*What you are asked to do*:
Since pictures are not wanted, repeat only the text of the records, word for word.

Data extracted from a collection:
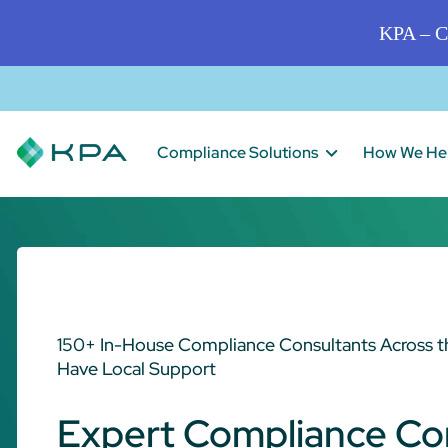
KPA – C
Compliance Solutions
How We He
150+ In-House Compliance Consultants Across t
Have Local Support
Expert Compliance Co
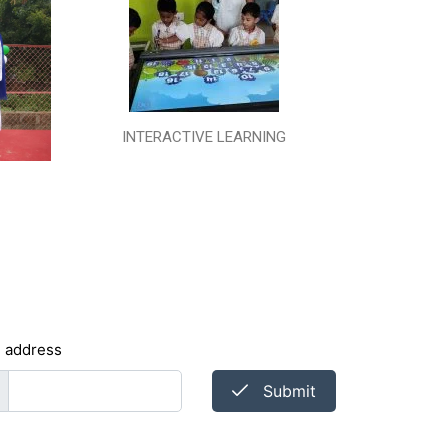
INTERACTIVE LEARNING
l address
Submit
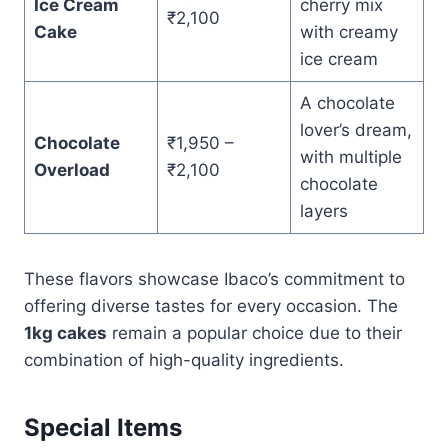
Ice Cream
cherry mix
₹2,100
Cake
with creamy
ice cream
A chocolate
lover’s dream,
Chocolate
₹1,950 –
with multiple
Overload
₹2,100
chocolate
layers
These flavors showcase Ibaco’s commitment to
offering diverse tastes for every occasion. The
1kg cakes
remain a popular choice due to their
combination of high-quality ingredients.
Special Items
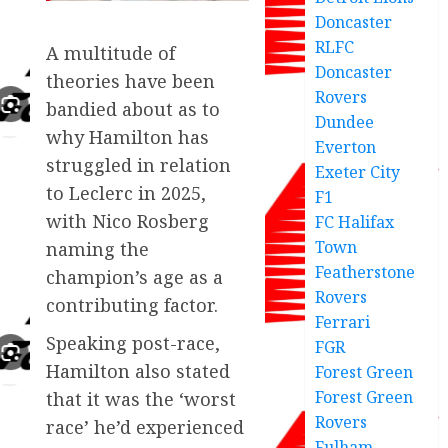
Doncaster
RLFC
A multitude of
Doncaster
theories have been
Rovers
bandied about as to
Dundee
why Hamilton has
Everton
struggled in relation
Exeter City
to Leclerc in 2025,
F1
with Nico Rosberg
FC Halifax
Town
naming the
Featherstone
champion’s age as a
Rovers
contributing factor.
Ferrari
Speaking post-race,
FGR
Hamilton also stated
Forest Green
Forest Green
that it was the ‘worst
Rovers
race’ he’d experienced
Fulham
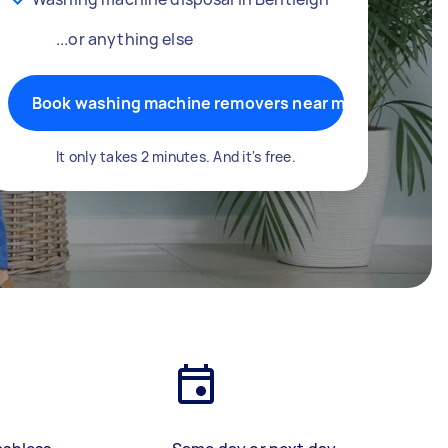
...or anything else
Book washing machine removers near me
It only takes 2 minutes. And it's free.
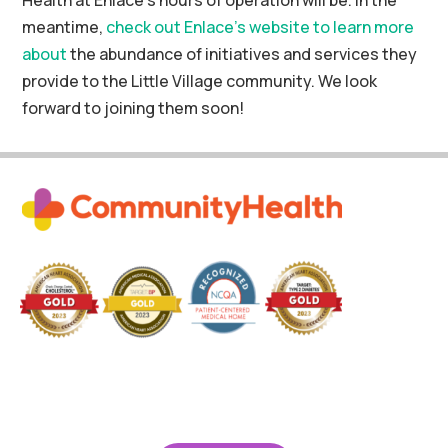
meantime,
check out Enlace’s website to learn more
about
the abundance of initiatives and services they
provide to the Little Village community. We look
forward to joining them soon!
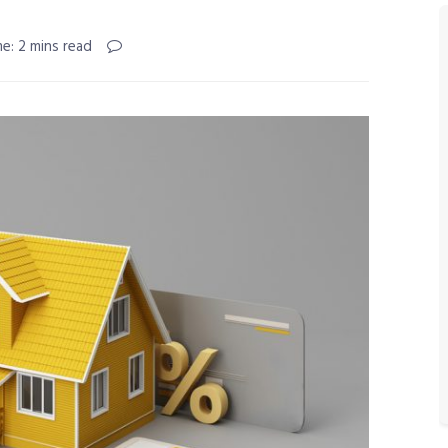
e: 2 mins read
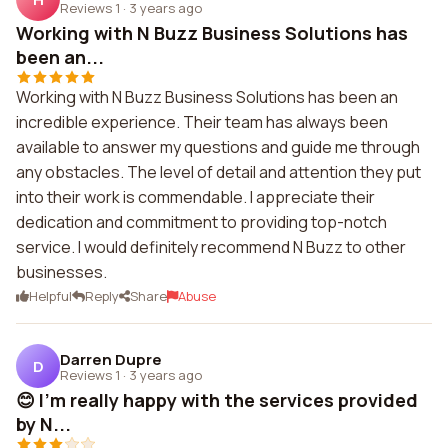
Reviews 1
·
3 years ago
Working with N Buzz Business Solutions has
been an...
Working with N Buzz Business Solutions has been an
incredible experience. Their team has always been
available to answer my questions and guide me through
any obstacles. The level of detail and attention they put
into their work is commendable. I appreciate their
dedication and commitment to providing top-notch
service. I would definitely recommend N Buzz to other
businesses.
Helpful
Reply
Share
Abuse
Darren Dupre
D
Reviews 1
·
3 years ago
😊 I'm really happy with the services provided
by N...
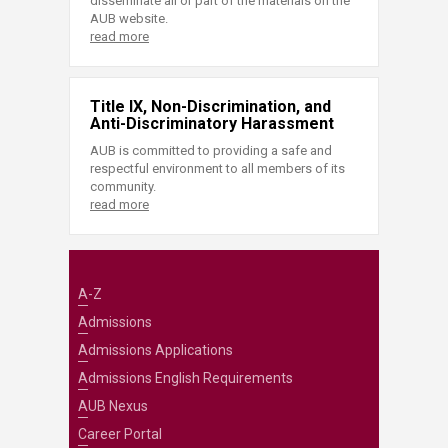
disseminate all or part of the materials on the
AUB website.
read more
Title IX, Non-Discrimination, and
Anti-Discriminatory Harassment
AUB is committed to providing a safe and
respectful environment to all members of its
community.
read more
A-Z
Admissions
Admissions Applications
Admissions English Requirements
AUB Nexus
Career Portal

*Answer space*:
KPA – C
Compliance Solutions
How We He
150+ In-House Compliance Consultants Across t
Have Local Support
Expert Compliance Co
INTERACTIVE LEARNING
l address
Submit
Ice Cream
cherry mix
₹2,100
Cake
with creamy
ice cream
A chocolate
lover’s dream,
Chocolate
₹1,950 –
with multiple
Overload
₹2,100
chocolate
layers
These flavors showcase Ibaco’s commitment to
offering diverse tastes for every occasion. The
1kg cakes
remain a popular choice due to their
combination of high-quality ingredients.
Special Items
Doncaster
RLFC
A multitude of
Doncaster
theories have been
Rovers
bandied about as to
Dundee
why Hamilton has
Everton
struggled in relation
Exeter City
to Leclerc in 2025,
F1
with Nico Rosberg
FC Halifax
Town
naming the
Featherstone
champion’s age as a
Rovers
contributing factor.
Ferrari
Speaking post-race,
FGR
Hamilton also stated
Forest Green
Forest Green
that it was the ‘worst
Rovers
race’ he’d experienced
Fulham
...or anything else
Book washing machine removers near me
It only takes 2 minutes. And it's free.
meantime,
check out Enlace’s website to learn more
about
the abundance of initiatives and services they
provide to the Little Village community. We look
forward to joining them soon!
e: 2 mins read
Reviews 1
·
3 years ago
Working with N Buzz Business Solutions has
been an...
Working with N Buzz Business Solutions has been an
incredible experience. Their team has always been
available to answer my questions and guide me through
any obstacles. The level of detail and attention they put
into their work is commendable. I appreciate their
dedication and commitment to providing top-notch
service. I would definitely recommend N Buzz to other
businesses.
Helpful
Reply
Share
Abuse
Darren Dupre
D
Reviews 1
·
3 years ago
😊 I'm really happy with the services provided
by N...
disseminate all or part of the materials on the
AUB website.
read more
Title IX, Non-Discrimination, and
Anti-Discriminatory Harassment
AUB is committed to providing a safe and
respectful environment to all members of its
community.
read more
A-Z
Admissions
Admissions Applications
Admissions English Requirements
AUB Nexus
Career Portal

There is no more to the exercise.